Типологически схожа и ситуация с т.н. «бардовской» традицией, носители которой старательно демонстрировали собственную «стайность» и «маргинальность» — впрочем, последнюю гораздо больше демонстрировали, нежели действительно имели к ней отношение. Одним из маркеров «интеллигентной оппозиционности» — помимо чтения самиздатовской печатной продукции, рассказывания политических анекдотов и «кухонного диссидентства» — была включенность в эстетику «городского романса», а проще говоря, романса блатного или приблатненного. Университетский профессор, знающий наизусть (и исполняющий на бис!) двадцать шесть вариантов «Мурки» — скорее желанная норма, нежели патологическое исключение из правил.
«Маргинальная» (с точки зрения официоза) литературная традиция, в особенности традиция семидесятых-восьмидесятых годов, так же, как и в начале советского периода, крайне чутко реагировала на происходящие в речевой и общекультурной ситуации изменения. Причем, основные направления литературной «прекодировки» официозного говорения структурно повторяют схемы созданные общей устной речевой маргинальной традицией — с той существенной поправкой, что в случае с литературой подобные практики с точки зрения официальных структур выглядели куда более вызывающими, ибо покушались на нормативные жанры, жестко вписанные в доминирующую классицистскую культурную модель, «высокие», в отличие от негласно приемлемых анекдота, частушки и т.д…
Сам факт «печатности» мата был уже формой прямого бунта — и отнюдь не только эстетического. Литература не могла и не должна была говорить на маргинальном коде, если она хотела называться литературой (то есть соответствовать принятой иерархической, риторико-дидактической жанровой системе). В задачи цензуры входил контроль не только за идеологическим содержанием текста, но и за соблюдением жестко определенных «правил игры» — стилистических, сюжетных и т.д.
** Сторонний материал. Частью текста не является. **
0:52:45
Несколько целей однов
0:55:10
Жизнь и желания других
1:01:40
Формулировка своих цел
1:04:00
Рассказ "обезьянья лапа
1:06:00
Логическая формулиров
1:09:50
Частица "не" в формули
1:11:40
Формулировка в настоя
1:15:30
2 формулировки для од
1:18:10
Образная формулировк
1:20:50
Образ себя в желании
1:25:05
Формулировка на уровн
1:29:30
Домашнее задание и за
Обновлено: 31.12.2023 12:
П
Любое отступление от канона означало «покушение на устои». У этой ситуации была, однако, и обратная сторона. Достаточно большое количество литературных текстов, воспринимавшихся читающей публикой как яркие, революционные, новаторские были по сути все теми же «одноходовками», использовавшими один-два весьма нехитрых формальных приема. Однако, введение общеупотребительных на уровне устной речи практик «перекодирования» в область «высокой словесности» действительно шокировало, или вызывало восторг — что лишний раз свидетельствует о единосущностности советской официозной и советской маргинальной культур.
Так, проза В. Сорокина «работает» во многом по одной и той же (постмодернистской по форме и дидактической по содержанию) схеме. Демонстрация того или иного варианта официозного советского дискурса резко переходит в стилистически конгруэнтный, но абсолютно «перекодированный» вариант: стилизованное под махровый деревенский соцреализм клишированное описание июньского утра — через простую игру слов — в детальное описание эрегированного мужского члена, и т.п. Впрочем, дающие обширнейший материал для анализа с точки зрения маргинального речевого кодирования тексты Юза Алешковского, С. Довлатова, Венедикта Ерофеева, И. Яркевича и других — очень разных по уровню, но равно работавших в «пограничной» культурно-речевой среде — литераторов, должны стать предметом отдельной статьи, одной из нескольких, запланированных в качестве продолжения данной работы. Современный статус мата, те тектонические по масштабам сдвиги, которые произошли в культуре и речи постсоветской России всего за десять-пятнадцать лет, и связь этих изменений с современным литературным процессом (а также с такими паралитературными сферами как журналистика, теле- и радиожурналистика, ораторские речевые практики и т.д.) — есть тема слишком обширная и насущная для того, чтобы входить на правах подраздела в финальную часть этого и без того уже изрядно затянувшегося высказывания.